Exercise details
Repeat exactly, and only, the lines from the one holding "Wartawan Luwuk" through the last line of the records below.

Provided records below:

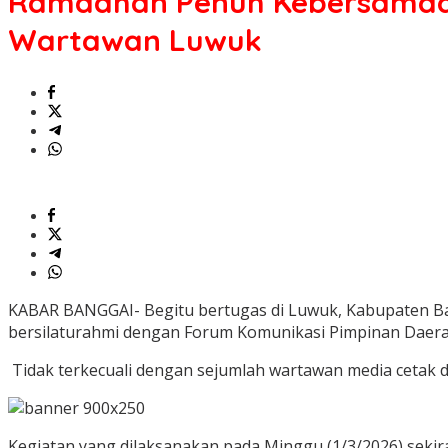
Ramadhan Penuh Kebersamaan
Dandim
1308/LB
Wartawan Luwuk
Bangun
Komunikasi
Harmonis
Dengan
Wartawan
Luwuk
KABAR BANGGAI- Begitu bertugas di Luwuk, Kabupaten Bang
bersilaturahmi dengan Forum Komunikasi Pimpinan Daerah
Tidak terkecuali dengan sejumlah wartawan media cetak da
Kegiatan yang dilaksanakan pada Minggu (1/3/2026) sekir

End of Provided records.

Response to the exercise
Wartawan Luwuk
Bangun
Komunikasi
Harmonis
Dengan
Wartawan
Luwuk
KABAR BANGGAI- Begitu bertugas di Luwuk, Kabupaten Bang
bersilaturahmi dengan Forum Komunikasi Pimpinan Daerah
Tidak terkecuali dengan sejumlah wartawan media cetak da
Kegiatan yang dilaksanakan pada Minggu (1/3/2026) sekir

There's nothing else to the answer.